Action item
Return every line in the entries below where the word "close" shows up.

Given information

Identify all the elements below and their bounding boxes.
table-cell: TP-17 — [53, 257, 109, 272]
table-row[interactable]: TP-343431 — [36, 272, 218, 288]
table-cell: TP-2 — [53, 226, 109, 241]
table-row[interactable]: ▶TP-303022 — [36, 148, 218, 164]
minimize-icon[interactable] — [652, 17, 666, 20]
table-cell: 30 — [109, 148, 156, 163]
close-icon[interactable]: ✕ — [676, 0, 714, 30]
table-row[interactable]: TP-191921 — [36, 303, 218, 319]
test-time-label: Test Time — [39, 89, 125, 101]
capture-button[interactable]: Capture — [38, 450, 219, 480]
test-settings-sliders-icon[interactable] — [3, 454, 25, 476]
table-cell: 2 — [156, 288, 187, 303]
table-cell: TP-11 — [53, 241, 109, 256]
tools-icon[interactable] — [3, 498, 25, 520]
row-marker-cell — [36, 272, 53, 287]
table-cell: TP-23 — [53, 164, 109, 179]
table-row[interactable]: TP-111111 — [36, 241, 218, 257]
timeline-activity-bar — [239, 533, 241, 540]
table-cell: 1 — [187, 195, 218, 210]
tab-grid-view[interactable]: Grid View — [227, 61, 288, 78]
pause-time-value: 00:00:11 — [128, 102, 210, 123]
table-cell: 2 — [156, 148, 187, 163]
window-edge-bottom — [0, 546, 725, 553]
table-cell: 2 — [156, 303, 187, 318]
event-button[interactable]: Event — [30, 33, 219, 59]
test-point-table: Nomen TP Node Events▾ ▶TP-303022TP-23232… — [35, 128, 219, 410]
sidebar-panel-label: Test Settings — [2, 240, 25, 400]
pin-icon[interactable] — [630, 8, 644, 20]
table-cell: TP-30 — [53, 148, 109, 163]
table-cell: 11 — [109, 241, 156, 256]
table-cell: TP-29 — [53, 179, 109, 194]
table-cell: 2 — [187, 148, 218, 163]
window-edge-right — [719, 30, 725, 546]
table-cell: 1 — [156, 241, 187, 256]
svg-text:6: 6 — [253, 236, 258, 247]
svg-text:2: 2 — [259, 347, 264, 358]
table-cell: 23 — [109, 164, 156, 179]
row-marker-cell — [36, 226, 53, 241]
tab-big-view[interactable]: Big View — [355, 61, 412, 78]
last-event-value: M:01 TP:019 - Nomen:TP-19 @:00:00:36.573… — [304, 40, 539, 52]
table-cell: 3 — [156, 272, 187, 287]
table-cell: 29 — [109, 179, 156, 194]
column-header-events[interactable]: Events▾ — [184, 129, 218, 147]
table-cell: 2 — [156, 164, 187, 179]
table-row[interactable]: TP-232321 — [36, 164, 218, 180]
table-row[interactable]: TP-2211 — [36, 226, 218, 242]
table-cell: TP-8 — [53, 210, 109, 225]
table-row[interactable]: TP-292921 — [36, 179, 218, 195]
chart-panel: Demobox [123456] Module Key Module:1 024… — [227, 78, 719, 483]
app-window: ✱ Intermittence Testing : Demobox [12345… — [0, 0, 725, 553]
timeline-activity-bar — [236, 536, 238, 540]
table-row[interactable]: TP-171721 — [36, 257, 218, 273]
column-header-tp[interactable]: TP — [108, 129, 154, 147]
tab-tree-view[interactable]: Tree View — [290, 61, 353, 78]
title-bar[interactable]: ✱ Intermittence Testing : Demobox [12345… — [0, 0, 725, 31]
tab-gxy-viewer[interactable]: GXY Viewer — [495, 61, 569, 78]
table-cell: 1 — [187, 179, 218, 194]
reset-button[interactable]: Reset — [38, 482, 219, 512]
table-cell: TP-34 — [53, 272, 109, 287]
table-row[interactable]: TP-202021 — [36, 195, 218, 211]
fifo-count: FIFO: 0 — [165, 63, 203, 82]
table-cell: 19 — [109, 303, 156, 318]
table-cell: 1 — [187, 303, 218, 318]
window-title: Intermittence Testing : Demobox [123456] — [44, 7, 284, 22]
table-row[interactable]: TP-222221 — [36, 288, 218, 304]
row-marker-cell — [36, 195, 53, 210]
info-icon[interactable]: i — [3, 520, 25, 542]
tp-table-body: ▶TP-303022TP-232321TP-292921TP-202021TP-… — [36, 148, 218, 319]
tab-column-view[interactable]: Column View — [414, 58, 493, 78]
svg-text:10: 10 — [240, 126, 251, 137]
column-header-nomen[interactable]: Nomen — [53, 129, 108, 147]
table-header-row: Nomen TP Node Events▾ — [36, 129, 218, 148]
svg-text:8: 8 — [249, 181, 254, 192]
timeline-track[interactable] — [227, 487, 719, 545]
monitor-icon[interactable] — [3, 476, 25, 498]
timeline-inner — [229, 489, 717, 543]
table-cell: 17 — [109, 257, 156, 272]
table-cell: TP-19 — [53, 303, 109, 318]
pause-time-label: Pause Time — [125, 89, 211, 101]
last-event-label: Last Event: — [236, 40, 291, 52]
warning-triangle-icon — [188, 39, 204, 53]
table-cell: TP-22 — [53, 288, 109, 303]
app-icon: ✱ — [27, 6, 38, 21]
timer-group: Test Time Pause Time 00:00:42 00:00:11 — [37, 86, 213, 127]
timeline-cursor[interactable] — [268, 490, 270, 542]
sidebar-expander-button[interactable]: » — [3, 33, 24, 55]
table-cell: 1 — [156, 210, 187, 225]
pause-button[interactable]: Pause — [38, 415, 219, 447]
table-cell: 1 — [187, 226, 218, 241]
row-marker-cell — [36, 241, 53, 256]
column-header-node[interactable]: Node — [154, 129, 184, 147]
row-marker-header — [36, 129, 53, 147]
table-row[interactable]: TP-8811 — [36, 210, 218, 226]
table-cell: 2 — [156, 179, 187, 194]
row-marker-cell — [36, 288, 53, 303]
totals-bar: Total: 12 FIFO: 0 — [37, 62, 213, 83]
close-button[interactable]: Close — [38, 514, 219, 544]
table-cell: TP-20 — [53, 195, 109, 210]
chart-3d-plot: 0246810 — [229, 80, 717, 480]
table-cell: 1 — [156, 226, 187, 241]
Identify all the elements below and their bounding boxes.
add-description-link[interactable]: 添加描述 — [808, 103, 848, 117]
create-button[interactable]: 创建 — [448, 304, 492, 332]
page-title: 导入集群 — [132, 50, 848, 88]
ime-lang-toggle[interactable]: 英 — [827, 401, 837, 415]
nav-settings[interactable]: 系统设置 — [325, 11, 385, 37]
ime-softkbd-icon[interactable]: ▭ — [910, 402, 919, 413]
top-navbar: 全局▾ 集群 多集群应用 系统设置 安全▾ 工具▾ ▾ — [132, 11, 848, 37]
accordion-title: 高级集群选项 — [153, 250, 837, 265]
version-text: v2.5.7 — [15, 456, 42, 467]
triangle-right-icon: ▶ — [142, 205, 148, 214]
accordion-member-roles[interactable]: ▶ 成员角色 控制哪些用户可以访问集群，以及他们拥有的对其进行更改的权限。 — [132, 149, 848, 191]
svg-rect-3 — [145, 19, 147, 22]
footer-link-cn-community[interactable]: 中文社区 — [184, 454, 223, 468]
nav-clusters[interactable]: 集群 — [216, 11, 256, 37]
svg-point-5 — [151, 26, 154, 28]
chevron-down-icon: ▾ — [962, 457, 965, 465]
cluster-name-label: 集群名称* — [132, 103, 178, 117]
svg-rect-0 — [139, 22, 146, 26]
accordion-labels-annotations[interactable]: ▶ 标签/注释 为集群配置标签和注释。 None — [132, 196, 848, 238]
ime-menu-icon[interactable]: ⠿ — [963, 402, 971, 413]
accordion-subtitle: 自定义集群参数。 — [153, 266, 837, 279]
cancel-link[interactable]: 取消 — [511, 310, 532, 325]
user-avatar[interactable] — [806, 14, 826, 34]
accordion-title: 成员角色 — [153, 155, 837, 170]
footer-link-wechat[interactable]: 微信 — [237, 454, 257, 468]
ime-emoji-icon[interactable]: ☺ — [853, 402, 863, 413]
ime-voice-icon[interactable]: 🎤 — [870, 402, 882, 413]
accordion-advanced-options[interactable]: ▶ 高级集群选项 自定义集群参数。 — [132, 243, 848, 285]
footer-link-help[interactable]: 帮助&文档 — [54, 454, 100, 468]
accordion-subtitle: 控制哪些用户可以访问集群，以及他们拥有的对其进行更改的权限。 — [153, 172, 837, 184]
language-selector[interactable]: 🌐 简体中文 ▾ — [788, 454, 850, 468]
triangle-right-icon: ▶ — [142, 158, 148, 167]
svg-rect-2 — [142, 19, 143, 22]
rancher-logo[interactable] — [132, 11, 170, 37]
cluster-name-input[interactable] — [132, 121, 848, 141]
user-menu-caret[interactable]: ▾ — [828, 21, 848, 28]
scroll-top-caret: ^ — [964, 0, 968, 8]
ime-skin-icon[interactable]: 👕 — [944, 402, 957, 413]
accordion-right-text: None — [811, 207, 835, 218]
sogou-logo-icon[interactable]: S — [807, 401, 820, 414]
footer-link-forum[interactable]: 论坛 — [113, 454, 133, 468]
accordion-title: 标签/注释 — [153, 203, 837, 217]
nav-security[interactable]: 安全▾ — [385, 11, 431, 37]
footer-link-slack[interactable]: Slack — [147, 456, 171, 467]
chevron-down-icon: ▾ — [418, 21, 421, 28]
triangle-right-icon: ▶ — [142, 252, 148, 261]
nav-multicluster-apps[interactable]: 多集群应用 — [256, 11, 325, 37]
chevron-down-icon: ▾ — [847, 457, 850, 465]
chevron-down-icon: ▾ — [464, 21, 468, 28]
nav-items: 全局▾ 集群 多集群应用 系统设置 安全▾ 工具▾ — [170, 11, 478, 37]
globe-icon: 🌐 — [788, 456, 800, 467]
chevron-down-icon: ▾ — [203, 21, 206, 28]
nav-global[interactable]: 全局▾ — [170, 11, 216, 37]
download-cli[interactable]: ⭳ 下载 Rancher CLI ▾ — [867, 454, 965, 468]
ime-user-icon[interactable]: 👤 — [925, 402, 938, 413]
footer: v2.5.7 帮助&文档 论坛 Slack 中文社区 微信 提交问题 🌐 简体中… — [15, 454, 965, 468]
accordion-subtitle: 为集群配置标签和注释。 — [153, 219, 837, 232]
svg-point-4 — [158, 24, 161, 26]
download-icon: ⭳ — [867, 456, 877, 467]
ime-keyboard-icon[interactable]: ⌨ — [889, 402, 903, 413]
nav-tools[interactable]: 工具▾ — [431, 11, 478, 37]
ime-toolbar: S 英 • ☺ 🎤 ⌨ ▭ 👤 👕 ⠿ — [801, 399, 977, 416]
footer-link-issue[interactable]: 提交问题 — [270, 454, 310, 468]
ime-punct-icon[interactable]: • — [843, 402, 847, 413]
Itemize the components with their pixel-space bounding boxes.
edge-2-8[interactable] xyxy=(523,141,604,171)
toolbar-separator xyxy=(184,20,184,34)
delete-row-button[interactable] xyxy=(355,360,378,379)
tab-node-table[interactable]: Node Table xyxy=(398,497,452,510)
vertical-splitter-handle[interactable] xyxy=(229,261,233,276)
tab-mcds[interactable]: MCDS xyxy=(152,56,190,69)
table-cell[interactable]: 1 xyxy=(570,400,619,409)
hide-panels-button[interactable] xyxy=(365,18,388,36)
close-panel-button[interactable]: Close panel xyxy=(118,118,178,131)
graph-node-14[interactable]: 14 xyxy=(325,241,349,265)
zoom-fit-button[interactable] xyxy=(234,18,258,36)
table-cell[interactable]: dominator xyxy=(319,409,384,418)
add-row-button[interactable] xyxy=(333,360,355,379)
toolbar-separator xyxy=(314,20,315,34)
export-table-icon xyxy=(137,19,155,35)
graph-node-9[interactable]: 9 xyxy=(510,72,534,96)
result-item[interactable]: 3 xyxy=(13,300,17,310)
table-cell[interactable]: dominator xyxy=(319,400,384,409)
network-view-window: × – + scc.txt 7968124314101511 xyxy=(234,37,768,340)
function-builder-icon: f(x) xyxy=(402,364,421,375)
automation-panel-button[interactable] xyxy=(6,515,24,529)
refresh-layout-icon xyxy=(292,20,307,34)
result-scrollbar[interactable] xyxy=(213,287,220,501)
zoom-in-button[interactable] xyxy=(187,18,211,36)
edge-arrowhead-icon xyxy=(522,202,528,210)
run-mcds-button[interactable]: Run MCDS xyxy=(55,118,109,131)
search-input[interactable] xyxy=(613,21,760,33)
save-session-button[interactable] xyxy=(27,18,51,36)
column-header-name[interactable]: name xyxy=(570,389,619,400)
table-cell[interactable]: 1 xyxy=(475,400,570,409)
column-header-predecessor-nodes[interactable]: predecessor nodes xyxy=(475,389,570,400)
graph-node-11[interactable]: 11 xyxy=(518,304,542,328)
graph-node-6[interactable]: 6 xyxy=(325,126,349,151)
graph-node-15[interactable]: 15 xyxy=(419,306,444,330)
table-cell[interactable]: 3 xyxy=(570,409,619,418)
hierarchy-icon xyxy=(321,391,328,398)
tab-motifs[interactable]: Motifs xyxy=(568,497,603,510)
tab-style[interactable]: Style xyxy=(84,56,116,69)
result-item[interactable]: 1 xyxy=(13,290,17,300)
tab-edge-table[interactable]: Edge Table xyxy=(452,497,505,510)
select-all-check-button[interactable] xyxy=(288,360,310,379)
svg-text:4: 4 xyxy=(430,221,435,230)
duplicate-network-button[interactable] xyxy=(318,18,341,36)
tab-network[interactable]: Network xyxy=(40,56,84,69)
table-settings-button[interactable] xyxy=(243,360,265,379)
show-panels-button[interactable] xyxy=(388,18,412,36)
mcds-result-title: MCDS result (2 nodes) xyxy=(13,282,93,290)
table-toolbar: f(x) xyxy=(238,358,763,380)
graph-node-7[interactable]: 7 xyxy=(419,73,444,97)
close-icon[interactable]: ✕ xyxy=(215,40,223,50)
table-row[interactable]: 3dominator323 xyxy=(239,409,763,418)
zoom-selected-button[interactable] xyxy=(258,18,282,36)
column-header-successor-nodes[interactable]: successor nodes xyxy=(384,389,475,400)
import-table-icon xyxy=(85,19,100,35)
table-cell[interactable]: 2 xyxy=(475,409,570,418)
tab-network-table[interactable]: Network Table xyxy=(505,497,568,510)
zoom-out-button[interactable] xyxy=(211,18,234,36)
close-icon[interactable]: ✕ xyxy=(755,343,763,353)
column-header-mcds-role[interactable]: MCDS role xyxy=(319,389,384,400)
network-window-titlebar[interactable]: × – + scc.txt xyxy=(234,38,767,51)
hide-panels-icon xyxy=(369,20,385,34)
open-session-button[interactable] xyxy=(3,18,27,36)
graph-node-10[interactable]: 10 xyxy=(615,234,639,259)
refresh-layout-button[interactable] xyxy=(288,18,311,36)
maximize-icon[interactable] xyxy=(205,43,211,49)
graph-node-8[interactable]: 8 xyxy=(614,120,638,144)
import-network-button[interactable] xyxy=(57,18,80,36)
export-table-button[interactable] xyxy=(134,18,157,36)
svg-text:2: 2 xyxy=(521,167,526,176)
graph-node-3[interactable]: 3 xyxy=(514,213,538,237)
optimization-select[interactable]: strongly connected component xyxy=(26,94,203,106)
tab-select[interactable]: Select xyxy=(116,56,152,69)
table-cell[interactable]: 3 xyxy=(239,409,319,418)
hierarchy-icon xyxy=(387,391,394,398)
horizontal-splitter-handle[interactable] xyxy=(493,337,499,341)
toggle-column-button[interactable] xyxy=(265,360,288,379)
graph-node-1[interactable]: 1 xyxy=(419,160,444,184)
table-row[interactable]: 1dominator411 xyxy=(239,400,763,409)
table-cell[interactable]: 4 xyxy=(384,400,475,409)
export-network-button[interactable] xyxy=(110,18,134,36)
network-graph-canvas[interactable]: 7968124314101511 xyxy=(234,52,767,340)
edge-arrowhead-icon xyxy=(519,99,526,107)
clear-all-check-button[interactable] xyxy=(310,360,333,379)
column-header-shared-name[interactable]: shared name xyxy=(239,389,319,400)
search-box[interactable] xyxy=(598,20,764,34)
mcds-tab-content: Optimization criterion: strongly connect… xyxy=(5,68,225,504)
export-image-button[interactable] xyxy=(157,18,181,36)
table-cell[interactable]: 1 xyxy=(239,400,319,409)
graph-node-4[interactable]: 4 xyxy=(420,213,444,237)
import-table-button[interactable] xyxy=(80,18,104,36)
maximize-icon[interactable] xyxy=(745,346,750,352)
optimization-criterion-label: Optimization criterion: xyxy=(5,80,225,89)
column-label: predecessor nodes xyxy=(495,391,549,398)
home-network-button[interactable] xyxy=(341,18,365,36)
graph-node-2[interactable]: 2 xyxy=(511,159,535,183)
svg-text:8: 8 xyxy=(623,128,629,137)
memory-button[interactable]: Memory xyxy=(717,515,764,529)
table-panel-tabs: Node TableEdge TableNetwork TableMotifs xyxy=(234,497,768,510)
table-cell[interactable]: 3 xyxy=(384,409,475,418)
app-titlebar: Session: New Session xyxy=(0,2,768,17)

Answer for this exercise
close-icon[interactable]: ✕ — [676, 0, 714, 30]
close-button[interactable]: Close — [38, 514, 219, 544]
close-panel-button[interactable]: Close panel xyxy=(118,118,178,131)
close-icon[interactable]: ✕ xyxy=(215,40,223,50)
close-icon[interactable]: ✕ xyxy=(755,343,763,353)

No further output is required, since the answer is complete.